QUI A
FAIT LE TOUR DE QUOI ?
L’affaire
Magellan
Romain Bertand
Romain Bertrand est un jeune historien français
spécialiste de l’Indonésie et partisan enthousiaste d’une nouvelle école
historiographique qui se décrit comme « connectée ». Celle-ci impose
de ne pas se limiter aux sources occidentales et d’interroger celles des autres
civilisations qui sont directement concernées par le sujet traité. C’est assurément
un noble objectif auquel on ne peut que souscrire. L’opus se veut une relation,
plus équitable que les récits traditionnels, de la première circumnavigation
attestée de l’histoire : l’expédition de Fernand de Magellan (Fernão de Magalhães v.1480 – 1521) entreprise pour la
couronne d’Espagne en 1519-1522.
Il faut remercier l’historien pour la qualité de son
style souvent littéraire, la richesse du vocabulaire. C’est l’œuvre d’un
érudit. Le texte est complété par un ensemble très explicite de cartes et de
sources tant ibériques (castillanes et portugaises) qu’orientales.

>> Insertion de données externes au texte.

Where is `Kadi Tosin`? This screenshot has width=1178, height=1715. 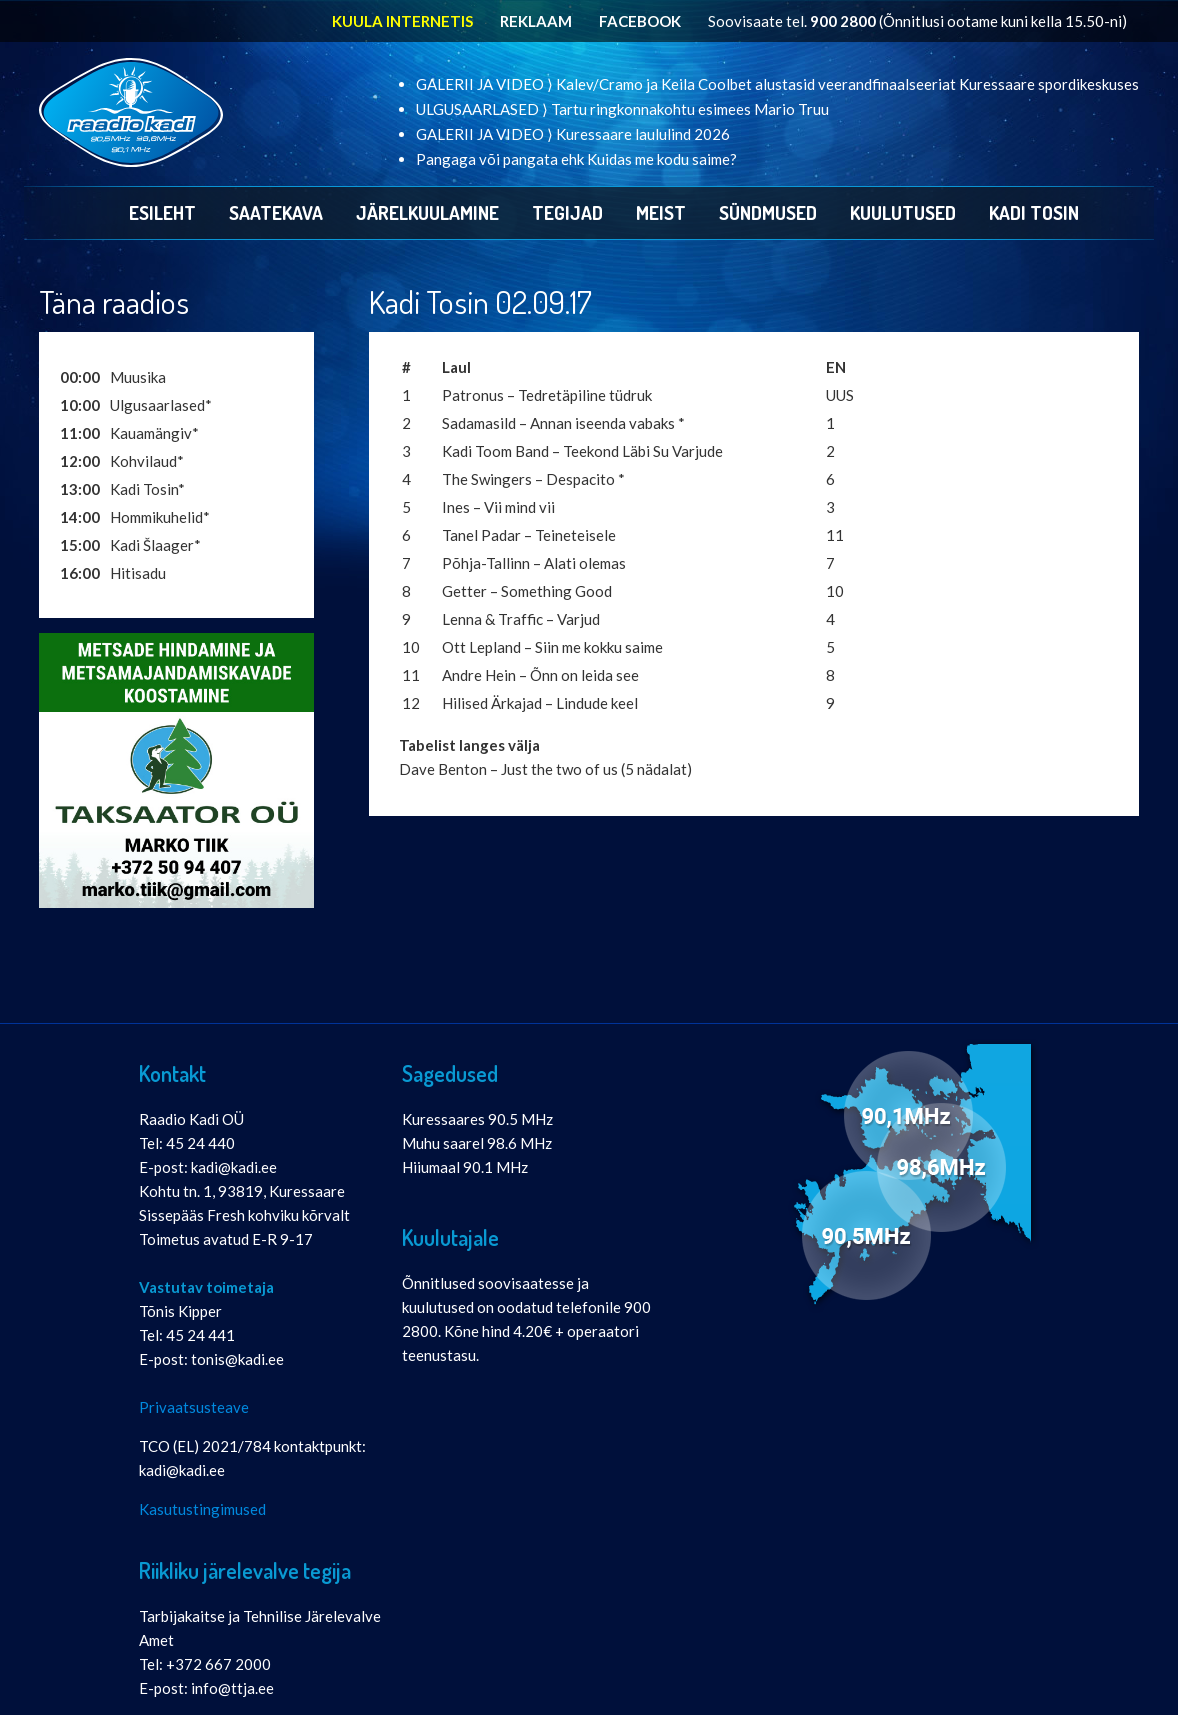 Kadi Tosin is located at coordinates (1034, 212).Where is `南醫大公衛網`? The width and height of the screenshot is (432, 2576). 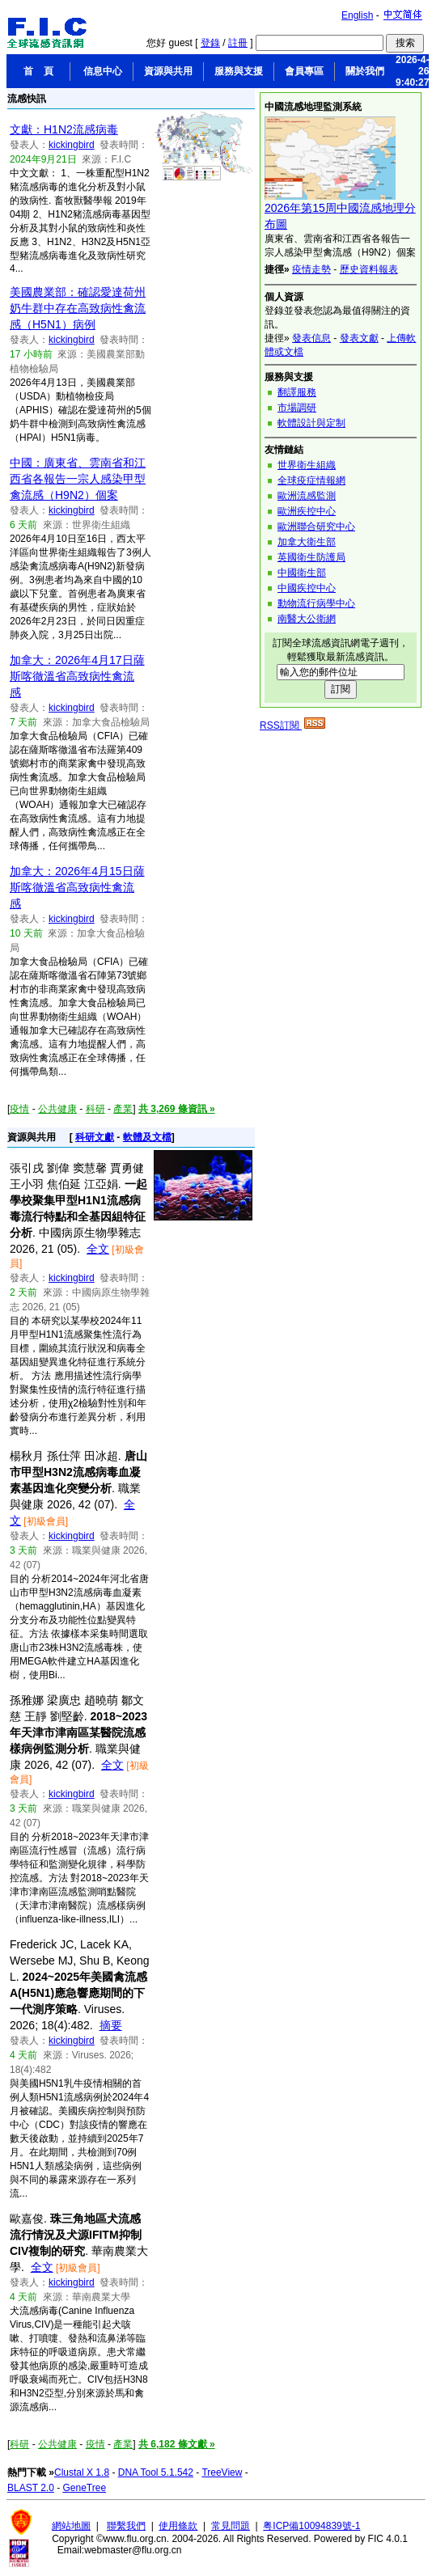
南醫大公衛網 is located at coordinates (306, 618).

Magellan est mort en brave, à la tête de ses
soldats, le 27 avril 1521 à Mactan lors d’un engagement ridicule qu’il eut pu
parfaitement éviter. Les héros sont trop téméraires. Ils méprisent le danger.
C’est précisément pourquoi le commun des mortels les admire tant. Le navigateur
portugais, en dépit de son caractère très difficile et son manque avéré de
diplomatie, appartient à l’élite du genre humain. La préparation,
l’accomplissement et le succès du périple maritime autour du globe qu’il
organisa et dirigea prouve la dimension exceptionnelle de l’individu.

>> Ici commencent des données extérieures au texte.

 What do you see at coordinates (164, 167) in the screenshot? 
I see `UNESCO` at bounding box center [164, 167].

Cependant, il ne fut pas le premier à faire le tour de la terre puisqu’il
décéda au milieu du voyage. L’exploit, en définitive, revient à Henrique,
l’esclave indonésien du grand capitaine auquel il servit de truchement.

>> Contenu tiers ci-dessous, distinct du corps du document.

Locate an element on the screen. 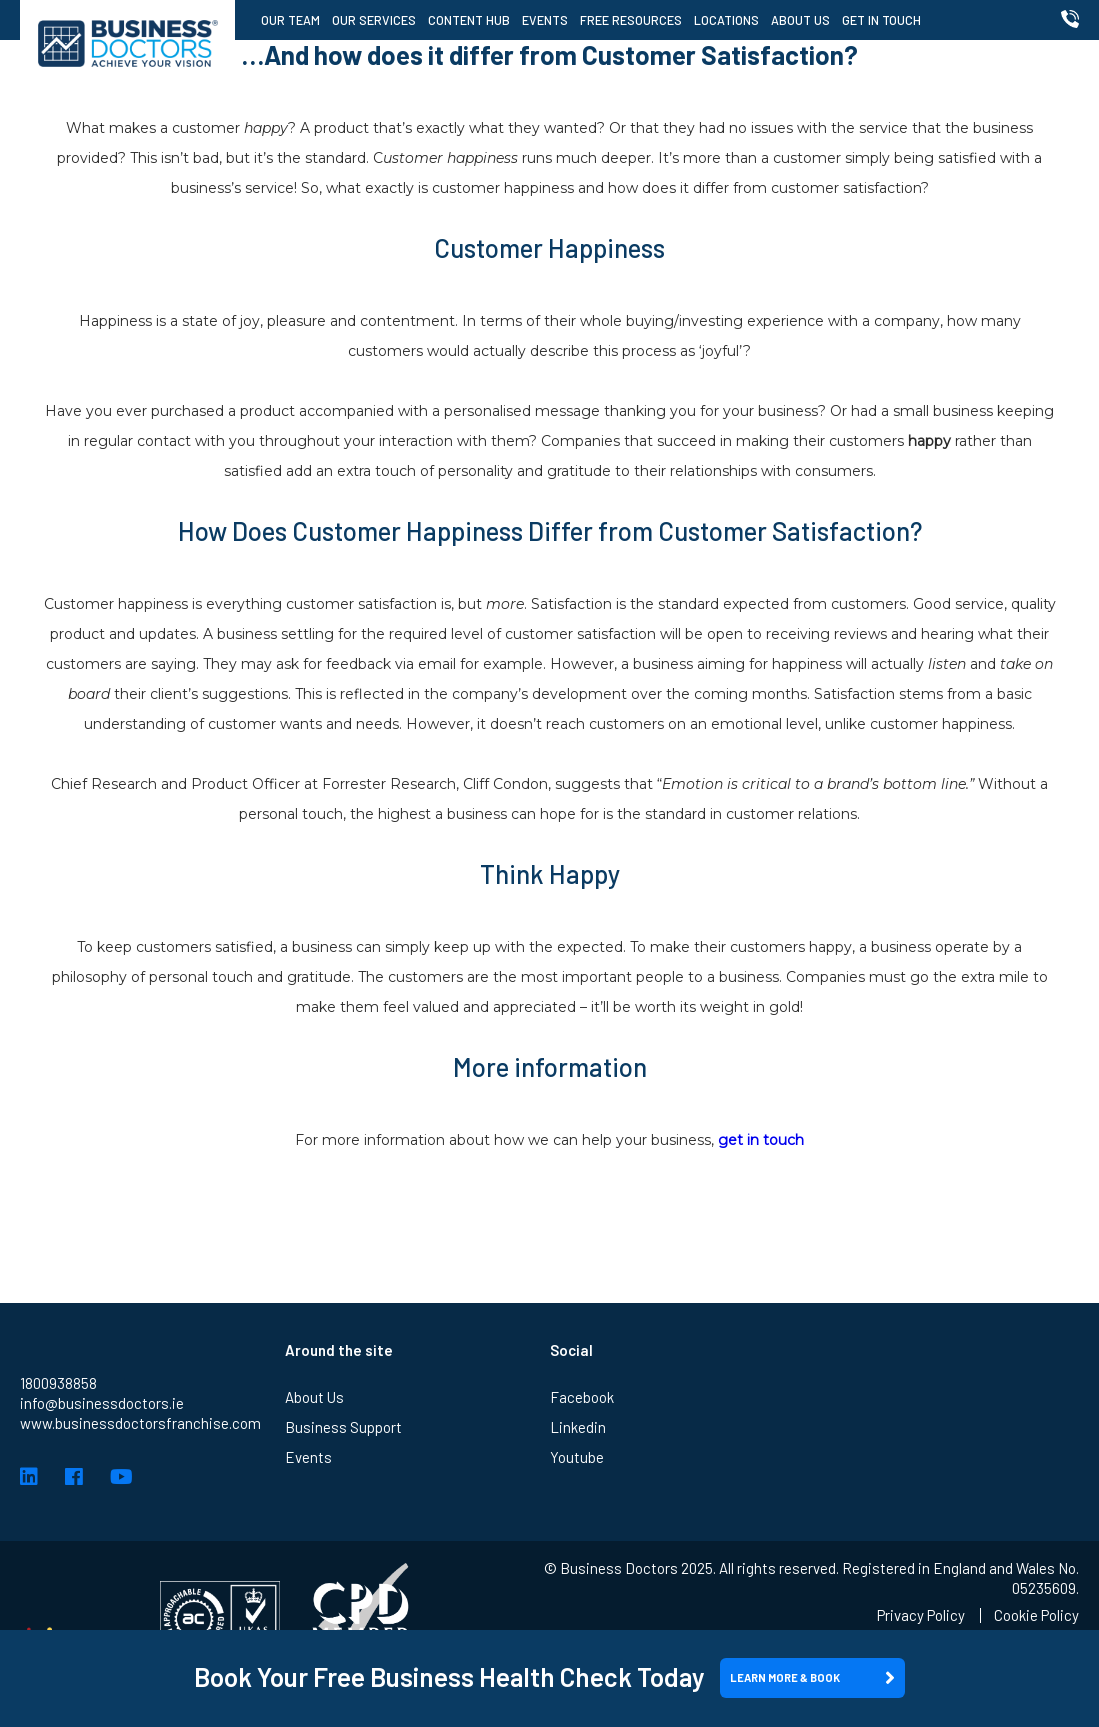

L’interprète recouvrit sa liberté à la mort de Magellan selon la volonté
consignée par ce dernier dans son testament. Il put ainsi retourner chez lui
dans l’une des îles de l’immense archipel indonésien d’où la captivité l’avait
ravi. C’est un clin d’œil de l’histoire qu’un Asiatique redevenant libre fut le
premier homme à faire le tour de la terre grâce au génial projet d’un
navigateur occidental !
L’auteur nous plonge au milieu d’une Insulinde
contemporaine des grandes expéditions maritimes ibériques du début du XVIe
siècle et le lecteur découvre un monde oriental essentiellement musulman mais
flirtant avec l’immense civilisation confucéenne. Nous voici confrontés aux
intérêts commerciaux et diplomatiques divergents de multiples petits ou grand
États que les couronnes de Madrid et Lisbonne viennent bousculer, tout ceci
naturellement au nom de la vraie foi ! L’hypocrisie est patente mais très
équitablement partagée entre tous les protagonistes de la grande tragédie que
constitue l’Histoire. Et c’est bien là que le bât blesse !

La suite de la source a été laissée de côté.